This site uses different types of cookies, including analytics and functional cookies (its own and from other sites). To change your cookie settings or find out more, click here. If you continue browsing our website, you accept these cookies.
Alteryx Server System Settings Deep Dive - Engine
This is the first in a series of articles to explore the Alteryx Server System Settings in depth to gain a deeper knowledge of what these settings are used for, and to provide a bit more context to help you determine the appropriate settings for your environment. Every organization's deployment, use cases, and business requirements are different and thus there is no single configuration to fit all. Having an understanding of the implications of each setting is vital in setting up your Alteryx Server for success.
We’ll explore the system settings for Alteryx Server as of 2019.2, through a series of articles for each component, starting with the Engine. The Alteryx Engine consumes Alteryx workflows and provides high-speed data processing and analytics functionality. This process can be entirely self-contained in Alteryx Designer, scaled across an organization by the Alteryx Service, or deployed in the cloud by the Alteryx Gallery.
The Alteryx Server System Settings configuration wizard allows end users to modify the Engine configuration settings:
Any changes to the configuration settings in the System Settings wizard are applied to the RuntimeSettings.xml file, found at:
Note, this file should never be modified through an editor unless specifically requested from Alteryx Customer Support.
A few of these settings are self-explanatory and sufficiently described in the Help. However, many of these can often be confusing, and some have performance implications that aren’t well understood. The subsequent sections will dive into these settings in more detail.
“The Engine Temporary Directory is the place where temporary files used in processed workflows and apps will be placed. This setting should point to a location that is safe to write large amounts of files.”

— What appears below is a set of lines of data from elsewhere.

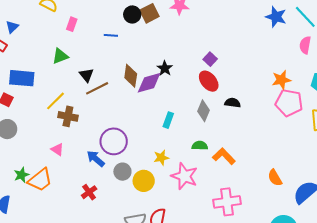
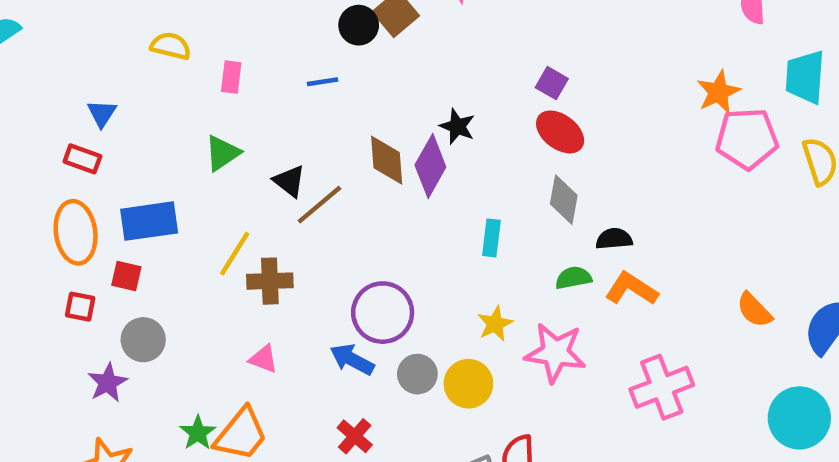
purple diamond: (149, 83) -> (430, 166), turned -32
black semicircle: (233, 103) -> (614, 239), moved

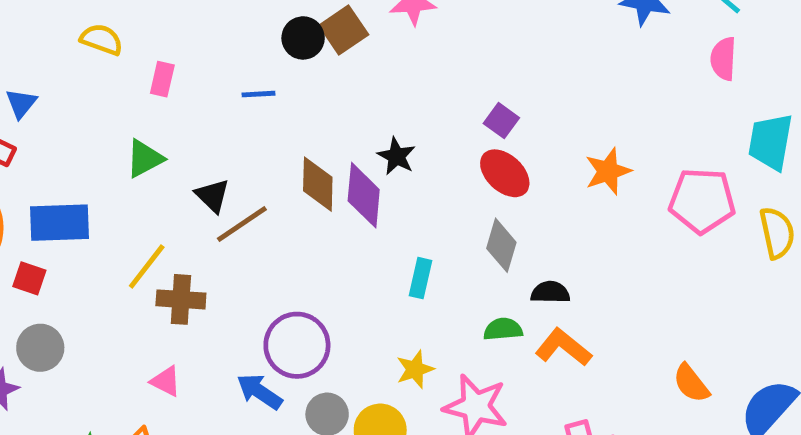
orange star: (718, 92) -> (608, 171), moved
purple diamond: (430, 166) -> (364, 195), turned -30

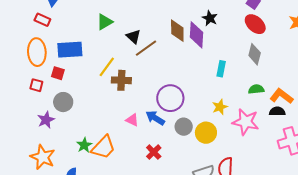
black semicircle: (550, 292) -> (277, 111), moved
pink triangle: (166, 381) -> (132, 120), moved

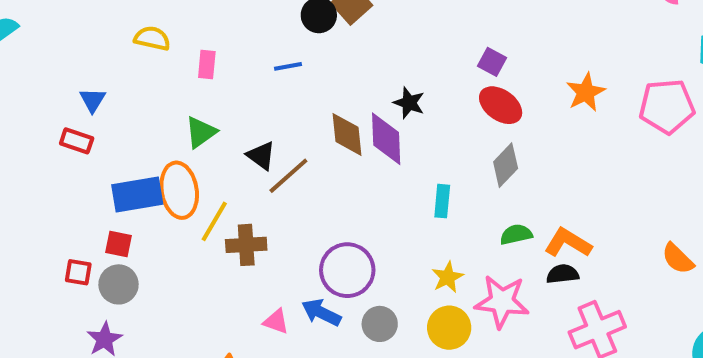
orange ellipse: (37, 52) -> (179, 190), moved
gray diamond: (255, 54) -> (506, 165), turned 35
gray circle: (63, 102) -> (119, 284), moved
yellow circle: (206, 133) -> (449, 328), moved

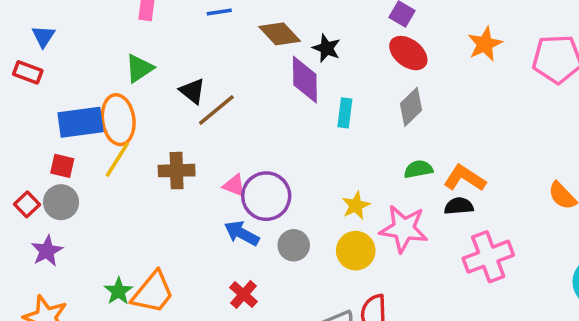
brown diamond: (347, 134) -> (280, 34), moved, turned -39
cyan rectangle: (442, 201) -> (345, 113), moved
yellow line: (214, 221) -> (117, 159), moved
red square: (78, 272) -> (27, 204), moved, turned 35
pink triangle: (276, 321) -> (234, 185), moved

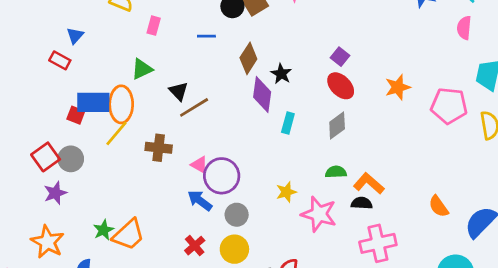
brown diamond: (280, 34) -> (248, 58), turned 68
red square: (62, 166) -> (76, 115), moved
red square: (27, 204) -> (46, 157), size x1.5
yellow circle: (356, 251) -> (234, 249), moved

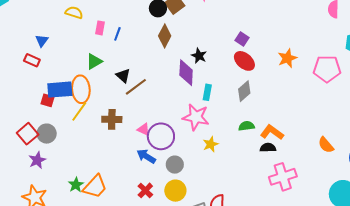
blue line: (206, 36) -> (117, 34), moved, turned -64
brown diamond: (248, 58) -> (165, 36), moved
pink star: (319, 214) -> (196, 117), moved

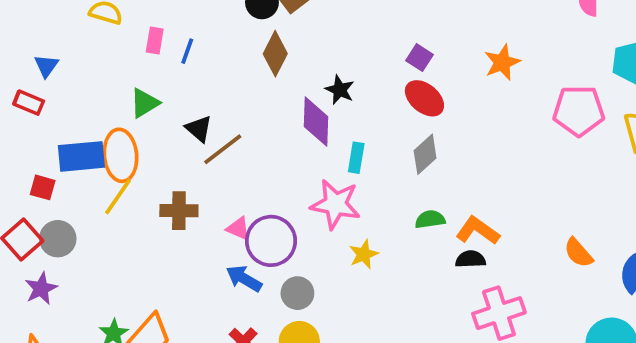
orange star: (287, 58) -> (502, 62), moved
red square: (47, 100) -> (43, 187), moved

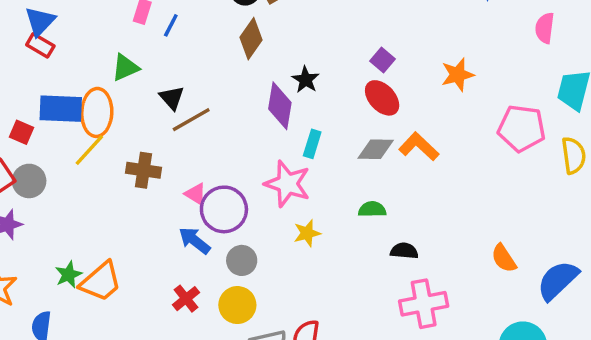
blue triangle: (46, 66) -> (40, 21), size x1.4
red rectangle: (29, 103) -> (40, 45), moved
gray diamond: (425, 154) -> (376, 149), turned 36
orange L-shape: (478, 231) -> (419, 147), moved

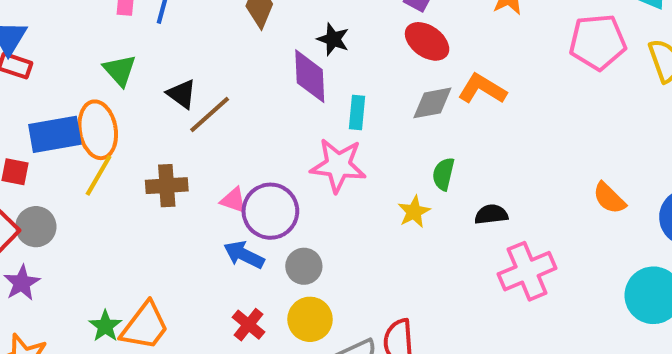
green triangle: (125, 68) -> (120, 70), turned -36
green semicircle: (372, 209) -> (443, 174), turned -64
yellow star: (307, 233) -> (414, 212), moved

The Engine Temporary directory is a parent directory in which each workflow executed creates a sub directory for storing data needed during the processing of the workflow. Below is not an exhaustive list, but includes the most common types of data stored in the Engine temporary directory:
Browse Tool Support - Every Browse Tool in the workflow creates a separate Alteryx Database file (.yxdb) that stores the contents of the data you see in the Browse’s Results and Configuration windows. The Browse Tool allows you to view all the data as opposed to a sample, and therefore the created .yxdb files could be quite large if the data sets being processed are large. Therefore, the number of Browse Tools should not be prolific. NOTE: The temporary .yxdb files are only created when an Alteryx Workflow is run in Designer. When workflows are executed through the Gallery or a schedule, browse tools are disabled.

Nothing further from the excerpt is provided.